= Problem to solve =
Look through the listing below and give the number of lines that hold "Kapal". Say nothing more.

Start of Material supplied

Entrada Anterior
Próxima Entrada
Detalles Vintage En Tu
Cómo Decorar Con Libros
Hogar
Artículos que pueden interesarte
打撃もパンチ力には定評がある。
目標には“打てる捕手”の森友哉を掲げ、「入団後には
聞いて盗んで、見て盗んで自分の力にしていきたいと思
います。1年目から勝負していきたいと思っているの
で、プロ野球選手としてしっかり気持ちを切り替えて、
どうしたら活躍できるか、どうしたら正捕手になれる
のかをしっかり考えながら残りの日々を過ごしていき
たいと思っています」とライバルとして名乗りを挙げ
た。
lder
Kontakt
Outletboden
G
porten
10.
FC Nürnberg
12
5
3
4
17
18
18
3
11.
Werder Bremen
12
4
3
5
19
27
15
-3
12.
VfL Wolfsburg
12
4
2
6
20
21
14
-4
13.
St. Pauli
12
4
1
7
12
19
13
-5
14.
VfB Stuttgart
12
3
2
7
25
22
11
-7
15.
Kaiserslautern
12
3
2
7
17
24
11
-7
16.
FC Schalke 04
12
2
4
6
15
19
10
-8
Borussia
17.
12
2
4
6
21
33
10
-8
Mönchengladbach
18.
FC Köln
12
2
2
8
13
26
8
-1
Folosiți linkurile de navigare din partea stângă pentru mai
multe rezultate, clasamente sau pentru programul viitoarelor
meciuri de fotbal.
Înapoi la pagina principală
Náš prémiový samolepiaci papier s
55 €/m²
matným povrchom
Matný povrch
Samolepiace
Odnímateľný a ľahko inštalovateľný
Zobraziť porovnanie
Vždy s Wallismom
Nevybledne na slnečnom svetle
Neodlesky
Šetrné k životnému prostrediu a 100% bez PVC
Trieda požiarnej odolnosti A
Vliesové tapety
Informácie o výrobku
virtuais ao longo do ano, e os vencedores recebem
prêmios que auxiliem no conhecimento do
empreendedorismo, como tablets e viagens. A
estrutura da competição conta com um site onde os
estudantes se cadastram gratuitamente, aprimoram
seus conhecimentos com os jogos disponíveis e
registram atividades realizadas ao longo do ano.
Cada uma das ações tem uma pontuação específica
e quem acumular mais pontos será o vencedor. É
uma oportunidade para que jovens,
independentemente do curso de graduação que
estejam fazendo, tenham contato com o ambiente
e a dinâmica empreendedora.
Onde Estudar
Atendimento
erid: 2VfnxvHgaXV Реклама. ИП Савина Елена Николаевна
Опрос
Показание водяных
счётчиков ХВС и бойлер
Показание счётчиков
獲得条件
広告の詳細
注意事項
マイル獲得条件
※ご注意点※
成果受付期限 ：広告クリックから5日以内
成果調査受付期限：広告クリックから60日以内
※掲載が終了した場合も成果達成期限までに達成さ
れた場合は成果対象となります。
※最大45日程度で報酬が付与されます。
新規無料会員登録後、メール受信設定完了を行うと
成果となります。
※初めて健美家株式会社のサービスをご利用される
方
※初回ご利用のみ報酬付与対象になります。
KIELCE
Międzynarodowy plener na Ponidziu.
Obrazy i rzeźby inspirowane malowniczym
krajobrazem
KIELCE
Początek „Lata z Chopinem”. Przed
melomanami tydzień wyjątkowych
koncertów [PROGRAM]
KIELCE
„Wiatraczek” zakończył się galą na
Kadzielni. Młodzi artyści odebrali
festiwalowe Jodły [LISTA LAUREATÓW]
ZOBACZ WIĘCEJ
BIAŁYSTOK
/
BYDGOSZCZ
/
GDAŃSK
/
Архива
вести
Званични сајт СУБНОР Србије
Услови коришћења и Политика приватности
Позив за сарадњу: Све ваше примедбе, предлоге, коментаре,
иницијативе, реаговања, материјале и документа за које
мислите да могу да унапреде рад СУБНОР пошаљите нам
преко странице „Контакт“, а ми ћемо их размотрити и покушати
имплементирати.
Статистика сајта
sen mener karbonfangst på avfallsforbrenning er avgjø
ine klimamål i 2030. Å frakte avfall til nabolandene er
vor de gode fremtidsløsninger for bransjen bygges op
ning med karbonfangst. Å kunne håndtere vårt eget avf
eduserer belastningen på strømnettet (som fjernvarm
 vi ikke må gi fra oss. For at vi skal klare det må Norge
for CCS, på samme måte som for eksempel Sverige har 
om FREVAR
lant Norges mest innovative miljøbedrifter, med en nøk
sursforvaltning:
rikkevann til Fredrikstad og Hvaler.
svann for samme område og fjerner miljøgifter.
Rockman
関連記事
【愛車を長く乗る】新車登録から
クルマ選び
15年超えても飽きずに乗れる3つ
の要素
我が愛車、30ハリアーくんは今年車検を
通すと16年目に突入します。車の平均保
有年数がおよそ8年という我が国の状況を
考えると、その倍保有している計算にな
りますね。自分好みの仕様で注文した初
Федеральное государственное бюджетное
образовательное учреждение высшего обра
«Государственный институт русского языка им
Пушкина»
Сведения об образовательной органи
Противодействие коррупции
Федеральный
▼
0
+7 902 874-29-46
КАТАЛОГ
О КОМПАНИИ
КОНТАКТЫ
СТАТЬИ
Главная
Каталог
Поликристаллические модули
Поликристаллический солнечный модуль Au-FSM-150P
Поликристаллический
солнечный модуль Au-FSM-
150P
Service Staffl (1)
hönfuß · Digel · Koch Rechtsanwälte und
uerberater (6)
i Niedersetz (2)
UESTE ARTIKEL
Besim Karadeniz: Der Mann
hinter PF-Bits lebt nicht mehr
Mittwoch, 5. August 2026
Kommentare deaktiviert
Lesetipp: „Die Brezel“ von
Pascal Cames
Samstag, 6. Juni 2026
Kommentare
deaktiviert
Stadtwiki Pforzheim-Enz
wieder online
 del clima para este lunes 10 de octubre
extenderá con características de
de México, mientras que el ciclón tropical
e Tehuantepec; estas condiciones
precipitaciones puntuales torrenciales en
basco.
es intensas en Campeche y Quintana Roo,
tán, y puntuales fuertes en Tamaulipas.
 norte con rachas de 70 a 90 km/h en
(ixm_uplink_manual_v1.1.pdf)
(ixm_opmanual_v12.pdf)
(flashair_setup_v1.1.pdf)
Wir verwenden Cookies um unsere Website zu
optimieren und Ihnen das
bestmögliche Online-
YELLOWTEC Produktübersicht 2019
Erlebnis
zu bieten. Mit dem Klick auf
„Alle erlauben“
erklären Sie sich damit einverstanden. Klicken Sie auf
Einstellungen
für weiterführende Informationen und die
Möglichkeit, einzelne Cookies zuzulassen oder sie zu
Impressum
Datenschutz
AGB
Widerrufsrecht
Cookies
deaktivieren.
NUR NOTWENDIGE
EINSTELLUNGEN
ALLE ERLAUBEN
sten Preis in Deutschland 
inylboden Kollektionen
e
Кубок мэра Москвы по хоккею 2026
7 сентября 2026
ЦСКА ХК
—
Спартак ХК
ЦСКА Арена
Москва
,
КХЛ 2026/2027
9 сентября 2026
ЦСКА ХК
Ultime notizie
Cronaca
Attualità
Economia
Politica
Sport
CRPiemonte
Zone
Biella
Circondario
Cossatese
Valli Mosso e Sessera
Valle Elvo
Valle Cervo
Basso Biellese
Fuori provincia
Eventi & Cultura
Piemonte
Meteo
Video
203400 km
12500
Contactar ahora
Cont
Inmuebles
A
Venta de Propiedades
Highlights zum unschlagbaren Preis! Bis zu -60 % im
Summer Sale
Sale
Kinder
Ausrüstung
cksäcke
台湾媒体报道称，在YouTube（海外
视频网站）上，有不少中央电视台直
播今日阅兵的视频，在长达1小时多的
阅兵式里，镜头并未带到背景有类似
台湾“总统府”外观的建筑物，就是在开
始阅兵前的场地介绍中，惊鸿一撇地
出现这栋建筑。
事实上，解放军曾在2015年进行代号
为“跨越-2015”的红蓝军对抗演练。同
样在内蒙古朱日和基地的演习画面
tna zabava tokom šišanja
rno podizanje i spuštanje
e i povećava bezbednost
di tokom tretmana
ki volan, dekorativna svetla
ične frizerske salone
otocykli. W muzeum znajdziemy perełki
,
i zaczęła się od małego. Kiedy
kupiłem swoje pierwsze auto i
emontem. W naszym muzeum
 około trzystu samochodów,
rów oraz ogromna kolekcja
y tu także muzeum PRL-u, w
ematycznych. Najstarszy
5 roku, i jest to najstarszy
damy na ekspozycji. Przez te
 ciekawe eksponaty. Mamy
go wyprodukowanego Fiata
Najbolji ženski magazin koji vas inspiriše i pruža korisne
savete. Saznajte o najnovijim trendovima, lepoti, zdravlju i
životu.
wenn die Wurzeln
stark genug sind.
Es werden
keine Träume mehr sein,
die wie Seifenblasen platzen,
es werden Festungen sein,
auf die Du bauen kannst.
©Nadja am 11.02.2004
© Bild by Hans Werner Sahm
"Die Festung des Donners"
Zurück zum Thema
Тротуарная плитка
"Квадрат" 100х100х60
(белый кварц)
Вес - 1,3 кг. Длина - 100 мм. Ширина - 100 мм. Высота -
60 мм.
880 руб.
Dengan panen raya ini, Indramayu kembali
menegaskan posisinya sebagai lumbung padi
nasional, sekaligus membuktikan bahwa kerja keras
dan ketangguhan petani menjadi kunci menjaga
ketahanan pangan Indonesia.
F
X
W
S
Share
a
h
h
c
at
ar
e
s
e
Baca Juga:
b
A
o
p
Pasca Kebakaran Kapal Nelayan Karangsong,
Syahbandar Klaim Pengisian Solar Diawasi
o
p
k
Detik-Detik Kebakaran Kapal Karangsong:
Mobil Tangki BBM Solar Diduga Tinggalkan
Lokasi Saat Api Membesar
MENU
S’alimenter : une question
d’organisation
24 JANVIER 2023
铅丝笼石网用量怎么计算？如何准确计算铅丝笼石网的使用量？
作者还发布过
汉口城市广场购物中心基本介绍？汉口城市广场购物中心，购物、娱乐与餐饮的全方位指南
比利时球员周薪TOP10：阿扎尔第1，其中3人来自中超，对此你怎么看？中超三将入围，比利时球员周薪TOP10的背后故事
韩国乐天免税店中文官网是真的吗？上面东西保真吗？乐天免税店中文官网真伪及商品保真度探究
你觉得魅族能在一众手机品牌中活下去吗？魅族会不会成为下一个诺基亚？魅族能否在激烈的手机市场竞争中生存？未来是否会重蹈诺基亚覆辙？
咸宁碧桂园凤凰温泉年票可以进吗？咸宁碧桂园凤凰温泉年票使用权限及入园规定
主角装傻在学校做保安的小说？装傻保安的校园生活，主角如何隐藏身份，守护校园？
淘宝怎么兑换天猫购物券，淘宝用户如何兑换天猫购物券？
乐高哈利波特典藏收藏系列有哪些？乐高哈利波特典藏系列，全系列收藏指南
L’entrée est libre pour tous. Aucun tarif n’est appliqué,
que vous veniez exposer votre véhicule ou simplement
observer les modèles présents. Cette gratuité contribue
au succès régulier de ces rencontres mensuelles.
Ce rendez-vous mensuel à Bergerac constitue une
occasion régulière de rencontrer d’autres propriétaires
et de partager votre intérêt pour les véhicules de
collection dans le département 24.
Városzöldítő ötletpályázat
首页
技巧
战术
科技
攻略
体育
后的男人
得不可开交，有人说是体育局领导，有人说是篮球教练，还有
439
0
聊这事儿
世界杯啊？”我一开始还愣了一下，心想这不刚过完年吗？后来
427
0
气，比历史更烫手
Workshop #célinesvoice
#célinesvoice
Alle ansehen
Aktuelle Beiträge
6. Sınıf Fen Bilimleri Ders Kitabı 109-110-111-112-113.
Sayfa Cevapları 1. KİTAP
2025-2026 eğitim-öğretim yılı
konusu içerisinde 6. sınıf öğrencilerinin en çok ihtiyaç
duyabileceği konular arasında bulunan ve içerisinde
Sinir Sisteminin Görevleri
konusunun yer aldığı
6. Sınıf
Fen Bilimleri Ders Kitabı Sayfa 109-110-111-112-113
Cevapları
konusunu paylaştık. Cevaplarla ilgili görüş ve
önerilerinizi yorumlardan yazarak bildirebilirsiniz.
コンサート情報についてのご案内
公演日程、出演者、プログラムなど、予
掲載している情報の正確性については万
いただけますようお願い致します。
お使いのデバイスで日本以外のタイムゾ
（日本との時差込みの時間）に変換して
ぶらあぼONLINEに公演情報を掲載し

End of Material supplied

= Solution to this task =
2